I usually use pancetta in the ragù, if you want to keep vegetarian, just don’t add it. Also, you need to use either canned Italian plum tomatoes, San Marziano fresh tomatoes, or really sweet organic plum and ripe tomatoes, or even heirloom otherwise your ragù might be too acid.

Fall is here, and fall is all about wild mushrooms. In my family, it is a BIG deal. Every year at this time, my dad goes mushroom picking, mainly porcini, but other kinds as well. Last year I was there around this time, and every morning, he would get up at 5 am, come back at 11 am with kilos of porcini. In about 3 weeks, he brought home about 70 kg of porcini (140 lb) can you imagine? My mom and I spent days cleaning them, and storing them (preserves, frozen, drying, etc…) at one point, I could not stand them any longer. We were just wondering between ourselves when he would stop bringing them home. I had porcini nightmares. Needless to say my parents house is filled with porcini. My dad used to go find truffles too, and had a dog trained for that purpose, now the dog ran away, so no more truffles! He grew up in Italy doing that, so he kept his hobbies all his life.

I remember one year, I was living in Boston and my parents came to visit us…it was their first trip to America. We took them to the New England countryside, and we ended up in Maine, there were beautiful mansions close by and a nice green field, so my dad had his mushroom radar out, and obviously saw some eatable mushrooms in between the grass, he was so excited. Happily, he started picking those mushroom to make a frittata in the evening. All of the sudden, we heard a voice coming from behind telling him “Hey dude, you won’t get high with those!”, seems like those guys thought we were looking for the hallucinogen ones. We were speechless (my parents didn’t speak English so they could care less), but I didn’t know what to respond since I was not expecting that, so we just nodded and smiled. Macche’ high!! io mi mangio la frittata stasera!

In France and Italy, it’s a very common thing to go mushroom picking, I used to go too but not getting up at 5 am.
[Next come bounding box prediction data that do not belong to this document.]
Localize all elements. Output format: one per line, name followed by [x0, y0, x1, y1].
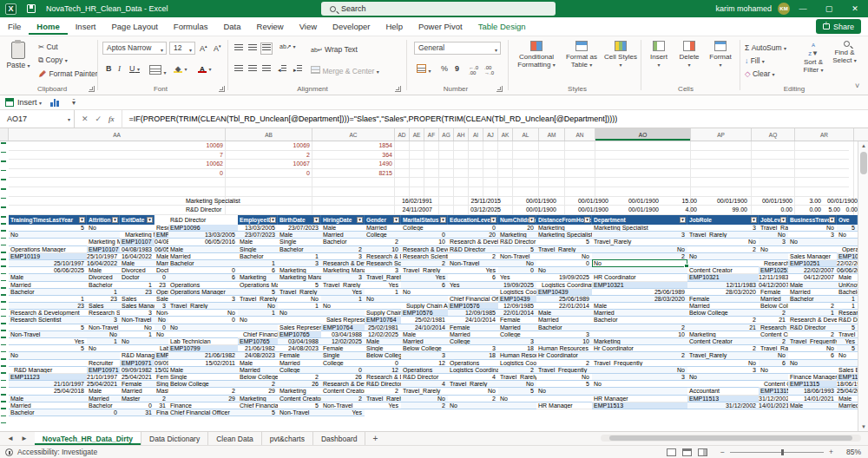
table-header-JobRole[interactable]: JobRole▾ — [687, 215, 759, 225]
table-cell[interactable]: R&D Manager — [9, 367, 87, 374]
table-cell[interactable]: Travel_Rarely — [498, 374, 536, 381]
table-cell[interactable]: 23 — [87, 296, 120, 303]
table-cell[interactable]: EMP10107 — [120, 239, 155, 245]
italic-button[interactable]: I — [118, 64, 121, 73]
table-cell[interactable]: Bachelor — [87, 282, 120, 289]
table-cell[interactable]: 24/10/2014 — [448, 317, 498, 324]
table-cell[interactable]: Below College — [759, 303, 788, 310]
table-header-ExitDate[interactable]: ExitDate▾ — [120, 215, 155, 225]
sheet-tab-data-dictionary[interactable]: Data Dictionary — [141, 432, 208, 445]
table-cell[interactable]: 2 — [155, 396, 168, 402]
table-cell[interactable]: 1 — [238, 260, 278, 267]
column-header-AD[interactable]: AD — [395, 128, 410, 141]
prev-sheet-icon[interactable]: ◄ — [7, 435, 14, 442]
increase-decimal-icon[interactable]: ←.0.00 — [469, 65, 478, 75]
table-cell[interactable]: No — [759, 232, 788, 239]
table-cell[interactable] — [536, 396, 592, 402]
table-cell[interactable]: 06/05/2016 — [168, 239, 238, 245]
table-cell[interactable]: Research & Development — [401, 246, 448, 253]
filter-icon[interactable]: ▾ — [79, 217, 85, 223]
filter-icon[interactable]: ▾ — [780, 217, 786, 223]
table-cell[interactable]: 23/07/2023 — [238, 232, 278, 239]
cell-value[interactable]: 10069 — [234, 141, 312, 151]
table-cell[interactable]: Research & Development — [365, 374, 401, 381]
table-cell[interactable]: No — [9, 232, 87, 239]
table-cell[interactable]: 5 — [9, 225, 87, 232]
column-header-AE[interactable]: AE — [410, 128, 424, 141]
table-cell[interactable]: 16/04/2022 — [87, 260, 120, 267]
table-cell[interactable] — [321, 310, 365, 317]
table-cell[interactable]: Single — [365, 345, 401, 352]
table-cell[interactable]: Research & Development — [788, 317, 837, 324]
column-header-AK[interactable]: AK — [498, 128, 513, 141]
filter-icon[interactable]: ▾ — [751, 217, 757, 223]
number-format-select[interactable]: General ▾ — [414, 42, 501, 55]
table-cell[interactable]: Married — [278, 360, 321, 367]
table-cell[interactable]: Non-Travel — [278, 409, 321, 416]
excel-logo-icon[interactable]: X — [5, 3, 16, 15]
table-cell[interactable]: 5 — [536, 239, 592, 245]
table-cell[interactable]: Sales Representative — [278, 324, 321, 331]
table-cell[interactable]: Marketing — [238, 274, 278, 281]
table-cell[interactable]: 18 — [498, 345, 536, 352]
table-cell[interactable]: Travel_Frequently — [837, 331, 858, 338]
table-cell[interactable]: Sales — [87, 303, 120, 310]
table-header-MaritalStatus[interactable]: MaritalStatus▾ — [401, 215, 448, 225]
align-top-icon[interactable] — [234, 44, 243, 53]
cell-value[interactable]: 5.00 — [821, 206, 840, 215]
table-cell[interactable]: 2 — [401, 402, 448, 409]
clear-button[interactable]: ◇ Clear ▾ — [745, 69, 775, 78]
font-size-select[interactable]: 12 ▾ — [169, 42, 195, 55]
table-cell[interactable]: Married — [321, 232, 365, 239]
table-cell[interactable]: Logistics Coordinator — [498, 289, 536, 296]
table-cell[interactable]: Marketing Manager — [120, 232, 155, 239]
delete-cells-button[interactable]: Delete▾ — [676, 41, 702, 69]
table-cell[interactable]: Bachelor — [788, 296, 837, 303]
table-cell[interactable]: 18/06/1993 — [788, 388, 837, 395]
table-cell[interactable]: Chief Financial Officer — [238, 331, 278, 338]
table-cell[interactable]: No — [120, 338, 155, 345]
orientation-icon[interactable]: ab↗ ▾ — [279, 43, 296, 50]
table-cell[interactable]: Marketing Specialist — [592, 225, 687, 232]
table-cell[interactable]: Bachelor — [168, 260, 238, 267]
table-cell[interactable]: 2 — [759, 310, 788, 317]
table-cell[interactable]: 3 — [120, 310, 155, 317]
table-cell[interactable]: 10 — [365, 246, 401, 253]
table-cell[interactable]: Yes — [9, 338, 87, 345]
table-cell[interactable]: 25/10/1997 — [9, 260, 87, 267]
table-cell[interactable]: 4 — [401, 381, 448, 388]
table-cell[interactable] — [687, 260, 759, 267]
table-cell[interactable]: 2 — [536, 360, 592, 367]
table-cell[interactable]: 21/06/1982 — [238, 345, 278, 352]
new-sheet-button[interactable]: + — [365, 432, 385, 445]
table-cell[interactable]: Research & Development — [321, 260, 365, 267]
table-cell[interactable]: EMP10439 — [536, 289, 592, 296]
table-cell[interactable]: Married — [498, 324, 536, 331]
table-cell[interactable]: 26 — [278, 381, 321, 388]
table-cell[interactable]: Non-Travel — [498, 253, 536, 260]
table-cell[interactable]: Logistics Coordinator — [536, 282, 592, 289]
table-cell[interactable]: Supply Chain Analyst — [365, 310, 401, 317]
table-cell[interactable]: Single — [321, 352, 365, 359]
table-cell[interactable] — [9, 360, 87, 367]
table-cell[interactable]: No — [536, 253, 592, 260]
table-cell[interactable] — [759, 253, 788, 260]
table-cell[interactable]: 04/08/1983 — [155, 239, 168, 245]
table-cell[interactable]: No — [592, 367, 687, 374]
column-header-AL[interactable]: AL — [513, 128, 539, 141]
table-cell[interactable]: No — [592, 246, 687, 253]
table-cell[interactable] — [498, 402, 536, 409]
table-cell[interactable]: 0 — [155, 274, 168, 281]
table-cell[interactable]: No — [9, 352, 87, 359]
table-cell[interactable]: No — [401, 396, 448, 402]
table-cell[interactable]: Female — [120, 381, 155, 388]
zoom-in-icon[interactable]: + — [829, 448, 833, 456]
table-cell[interactable]: Travel_Rarely — [759, 225, 788, 232]
table-cell[interactable]: UnKnown — [837, 282, 858, 289]
table-cell[interactable]: Human Resources — [498, 352, 536, 359]
table-cell[interactable]: 3 — [168, 296, 238, 303]
table-cell[interactable]: Divorced — [87, 274, 120, 281]
table-cell[interactable]: 5 — [278, 402, 321, 409]
table-cell[interactable]: Operations — [448, 360, 498, 367]
page-break-view-icon[interactable] — [698, 448, 707, 456]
There are so many wonderful wild mushrooms (don’t know right names in English) and if you have doubts about them being comestible, (some of them can be mistaken for poisonous ones like the very well known Amanite Phalloide), you can always go to the pharmacy to have them checked. Pharmacies do that.

Ingredients for 4

  • 300 g Malloredus pasta
  • 1 lb mixed wild mushrooms such as chanterelles, girolles, porcini, etc…
  • 2 cups Italian plum tomatoes, or 4 heirloom tomatoes, or San Marziano (put through a food processor)
  • 3 tbs pancetta, chopped (optional)
  • 2 tbs parsley
  • 2 garlic cloves
  • a pinch of cayenne pepper (optional)
  • Parmigiano Reggiano
  • salt and pepper
  • 2 tbs olive oil


Was mushrooms thoroughly, pat dry and cut in pieces. Sauté them in olive oil. When browned remove from pan and set aside.

In the same pan, add pancetta, stir for a little while, then add garlic and parsley. Stir well to get the flavors out but make sure not to burn the garlic. Add tomatoes, salt and pepper and cook until the sauce reduces for about 20 minutes or more. Add mushrooms and cook for another 10 minutes. (If using dried porcini, you can use the water and add it to the tomato sauce and let it cook).

Cook Malloredus like regular pasta until desired consistency. Top with tomato ragu and sprinkle with parmigiano and a little of olive oil.